## [DIRECTIONS FOR THIS TASK]
Go through the listing beneath and show each line containing the string "Équipe".

## [TASK INPUTS]
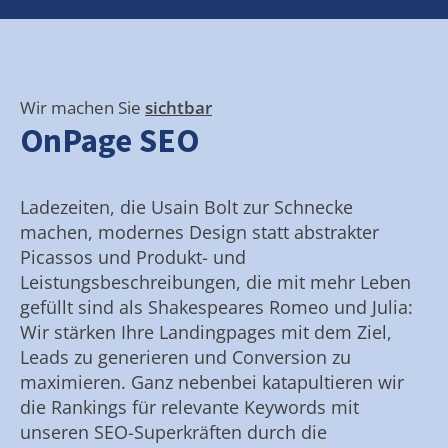
Wir machen Sie
sichtbar
OnPage SEO
Ladezeiten, die Usain Bolt zur Schnecke
machen, modernes Design statt abstrakter
Picassos und Produkt- und
Leistungsbeschreibungen, die mit mehr Leben
gefüllt sind als Shakespeares Romeo und Julia:
Wir stärken Ihre Landingpages mit dem Ziel,
Leads zu generieren und Conversion zu
maximieren. Ganz nebenbei katapultieren wir
die Rankings für relevante Keywords mit
unseren SEO-Superkräften durch die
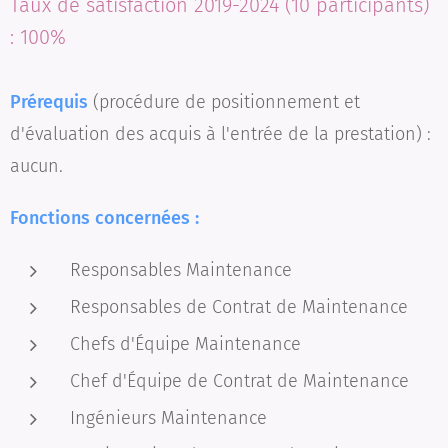
Taux de satisfaction 2019-2024 (10 participants)
: 100%
Prérequis
(procédure de positionnement et
d'évaluation des acquis à l'entrée de la prestation) :
aucun.
Fonctions concernées :
Responsables Maintenance
Responsables de Contrat de Maintenance
Chefs d'Équipe Maintenance
Chef d'Équipe de Contrat de Maintenance
Ingénieurs Maintenance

## [SOLUTION TO THE PROBLEM]
Chefs d'Équipe Maintenance
Chef d'Équipe de Contrat de Maintenance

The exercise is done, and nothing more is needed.